Restaurant information
- Established: December 26, 2006
- Closed: September 30, 2013
- Owner: Doreen Valentine
- Food type: Bakery
- Location: Pittsburgh, Pennsylvania

= Dozen Bake Shop =

Restaurant in the United States

Dozen Bake Shop was a bakery in Pittsburgh, Pennsylvania, United States. While a variety of baked goods and other dishes were offered, cupcakes were Dozen's specialty and featured product.

It was founded in late 2006 by James Gray, a graduate of Chicago Culinary Institute. The opening came amid a national cupcake trend, leading Gray to believe that the time was right to open a cupcake-heavy bakery in Pittsburgh, as he believed that the trend had already played out in New York City or Chicago. Andrew Twigg was a co-owner with Gray.
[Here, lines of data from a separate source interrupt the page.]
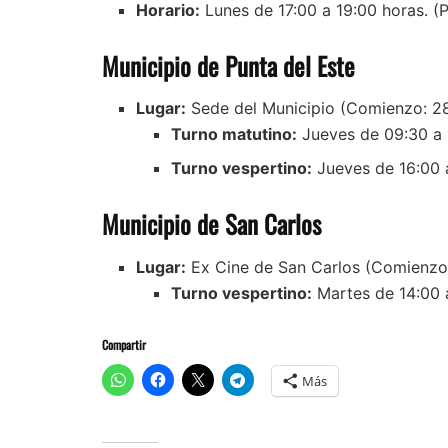
Horario:
Lunes de 17:00 a 19:00 horas. (P
Municipio de Punta del Este
Lugar:
Sede del Municipio (Comienzo: 2
Turno matutino:
Jueves de 09:30 a 1
Turno vespertino:
Jueves de 16:00 a
Municipio de San Carlos
Lugar:
Ex Cine de San Carlos (Comienzo: 
Turno vespertino:
Martes de 14:00 a
Compartir
Más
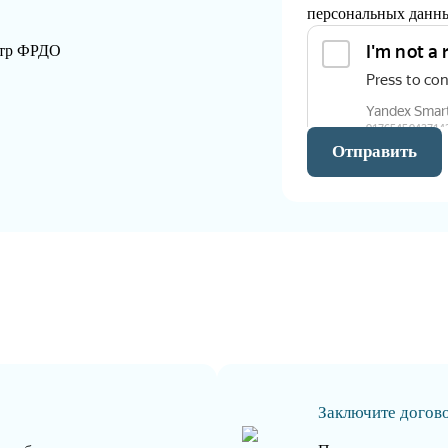
персональных данн
стр ФРДО
Отправить
Заключите догов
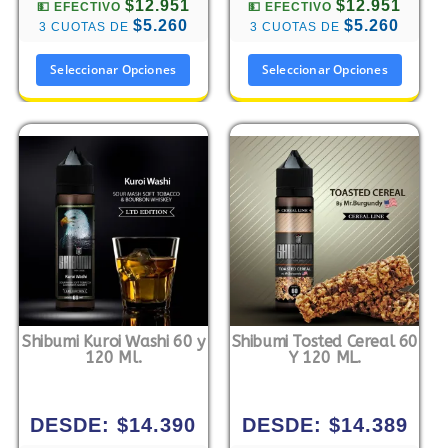
$12.951
$12.951
💵 EFECTIVO
💵 EFECTIVO
$5.260
$5.260
3 CUOTAS DE
3 CUOTAS DE
Seleccionar Opciones
Seleccionar Opciones
Shibumi Kuroi Washi 60 y
Shibumi Tosted Cereal 60
120 Ml.
Y 120 ML.
DESDE:
$
14.390
DESDE:
$
14.389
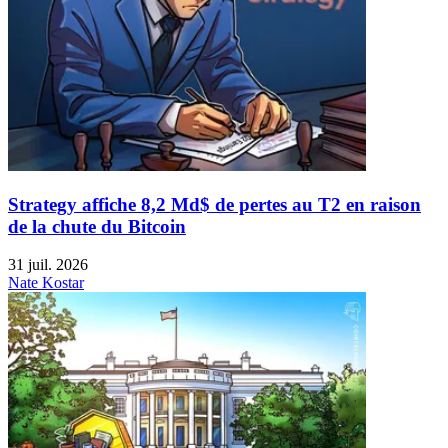
Strategy affiche 8,2 Md$ de pertes au T2 en raison
de la chute du Bitcoin
31 juil. 2026
Nate Kostar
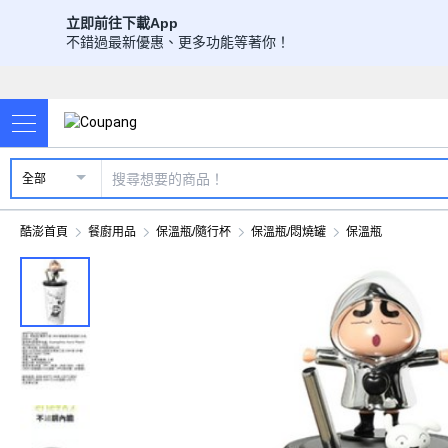
立即前往下載App
不錯過最新優惠、更多功能等著你！
全部
酷澎首頁
餐廚用品
保溫瓶/隨行杯
保溫瓶/悶燒罐
保溫瓶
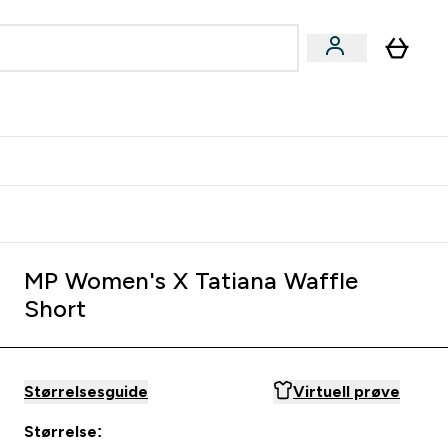
joner submenu
ter Kvinner submenu
rver
MP Women's X Tatiana Waffle
Short
Størrelsesguide
Virtuell prøve
Størrelse:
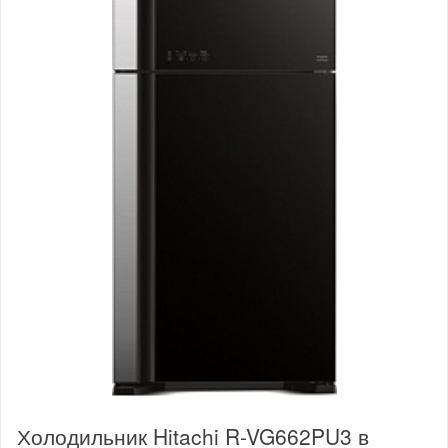
Холодильник Hitachi R-VG662PU3 в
The bakery developed a strong brand and a social media presence, using Facebook and Twitter to alert customers of daily specials and other offers. The Twitter account became one of the most popular in Pittsburgh. Dozen Bake Shop was the official cupcake of the Pittsburgh Penguins and their cupcakes are available at the Consol Energy Center.

The baking philosophy focused on using local sourcing, especially local produce and herbs.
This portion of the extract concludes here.